Dataset entries:
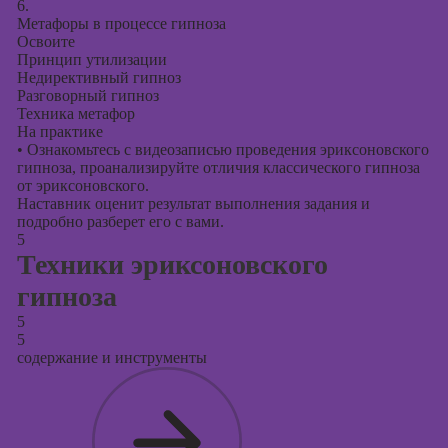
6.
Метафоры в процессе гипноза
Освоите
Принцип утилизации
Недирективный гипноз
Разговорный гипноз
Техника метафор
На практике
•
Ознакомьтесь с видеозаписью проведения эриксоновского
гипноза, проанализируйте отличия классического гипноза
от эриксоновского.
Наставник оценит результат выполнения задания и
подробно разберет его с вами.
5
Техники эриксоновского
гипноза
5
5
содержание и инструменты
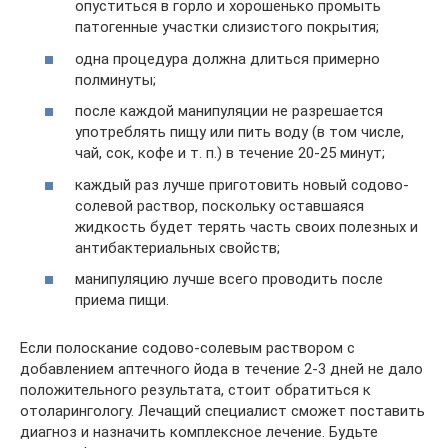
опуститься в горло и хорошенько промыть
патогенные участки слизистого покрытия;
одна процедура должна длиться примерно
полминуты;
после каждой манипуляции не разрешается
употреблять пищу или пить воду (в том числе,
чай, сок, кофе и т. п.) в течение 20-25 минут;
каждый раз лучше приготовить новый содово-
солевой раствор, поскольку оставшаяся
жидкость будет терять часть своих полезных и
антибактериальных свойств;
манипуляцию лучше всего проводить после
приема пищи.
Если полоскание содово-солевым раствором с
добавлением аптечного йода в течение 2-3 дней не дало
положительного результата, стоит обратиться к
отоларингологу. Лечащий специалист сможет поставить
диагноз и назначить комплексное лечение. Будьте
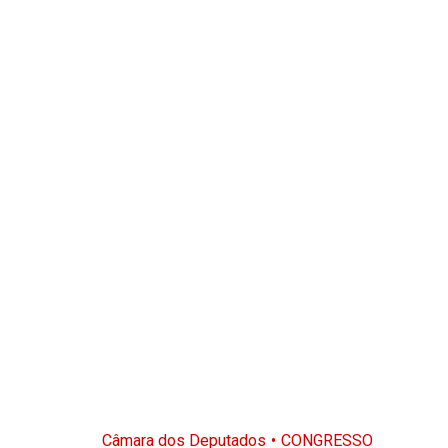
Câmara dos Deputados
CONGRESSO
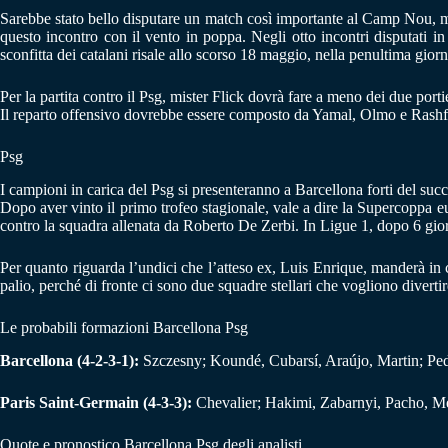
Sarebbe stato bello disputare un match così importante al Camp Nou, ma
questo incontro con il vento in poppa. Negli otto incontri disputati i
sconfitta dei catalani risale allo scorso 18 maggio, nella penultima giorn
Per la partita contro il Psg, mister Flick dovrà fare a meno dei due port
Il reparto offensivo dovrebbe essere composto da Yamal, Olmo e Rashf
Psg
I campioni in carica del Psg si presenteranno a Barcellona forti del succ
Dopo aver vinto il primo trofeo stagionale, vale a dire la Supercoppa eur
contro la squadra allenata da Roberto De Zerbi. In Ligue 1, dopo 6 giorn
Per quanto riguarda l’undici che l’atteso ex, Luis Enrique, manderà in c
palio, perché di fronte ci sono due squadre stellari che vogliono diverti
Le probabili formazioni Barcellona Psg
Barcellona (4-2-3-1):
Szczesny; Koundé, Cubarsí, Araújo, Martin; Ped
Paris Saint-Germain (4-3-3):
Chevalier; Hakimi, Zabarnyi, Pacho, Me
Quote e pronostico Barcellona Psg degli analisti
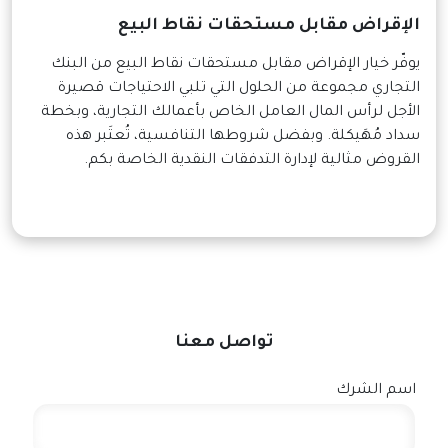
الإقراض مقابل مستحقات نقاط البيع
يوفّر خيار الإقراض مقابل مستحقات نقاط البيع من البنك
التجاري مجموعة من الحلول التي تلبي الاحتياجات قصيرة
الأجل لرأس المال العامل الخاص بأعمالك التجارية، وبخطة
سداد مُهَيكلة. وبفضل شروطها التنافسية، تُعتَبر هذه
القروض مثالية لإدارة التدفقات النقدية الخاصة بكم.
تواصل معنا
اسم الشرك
--
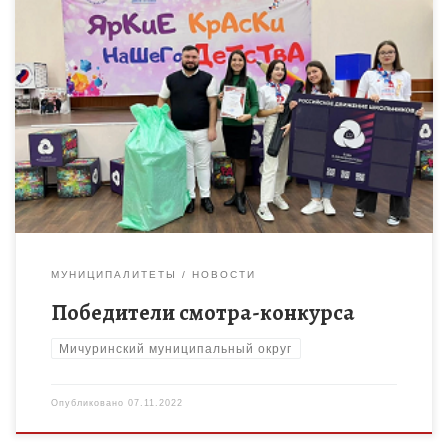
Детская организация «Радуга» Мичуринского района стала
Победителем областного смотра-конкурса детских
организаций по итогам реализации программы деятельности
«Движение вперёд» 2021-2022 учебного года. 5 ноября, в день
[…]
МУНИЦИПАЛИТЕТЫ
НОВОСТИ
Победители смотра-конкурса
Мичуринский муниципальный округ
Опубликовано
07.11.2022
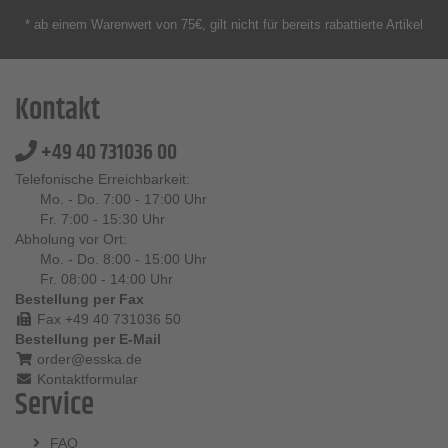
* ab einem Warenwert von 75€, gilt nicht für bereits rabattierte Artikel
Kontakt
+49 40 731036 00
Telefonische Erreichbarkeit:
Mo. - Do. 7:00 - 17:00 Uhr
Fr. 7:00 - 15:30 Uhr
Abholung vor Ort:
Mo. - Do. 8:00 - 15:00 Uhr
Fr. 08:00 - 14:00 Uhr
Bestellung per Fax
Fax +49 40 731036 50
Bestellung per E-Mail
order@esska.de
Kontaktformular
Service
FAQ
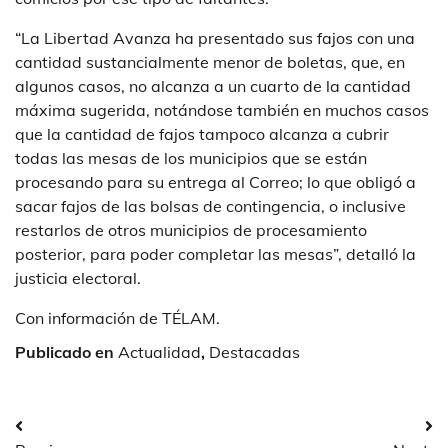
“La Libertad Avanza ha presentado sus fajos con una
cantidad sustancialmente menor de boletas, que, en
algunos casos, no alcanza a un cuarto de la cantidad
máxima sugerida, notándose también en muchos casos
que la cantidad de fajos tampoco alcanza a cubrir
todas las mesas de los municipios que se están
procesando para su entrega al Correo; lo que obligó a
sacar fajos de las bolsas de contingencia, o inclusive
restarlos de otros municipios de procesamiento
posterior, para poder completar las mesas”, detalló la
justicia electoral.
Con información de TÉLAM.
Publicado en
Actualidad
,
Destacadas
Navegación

● What to produce:
Wherever "الإقراض" occurs in the entries above, copy the line it sits on.

● Result of this task:
الإقراض مقابل مستحقات نقاط البيع
يوفّر خيار الإقراض مقابل مستحقات نقاط البيع من البنك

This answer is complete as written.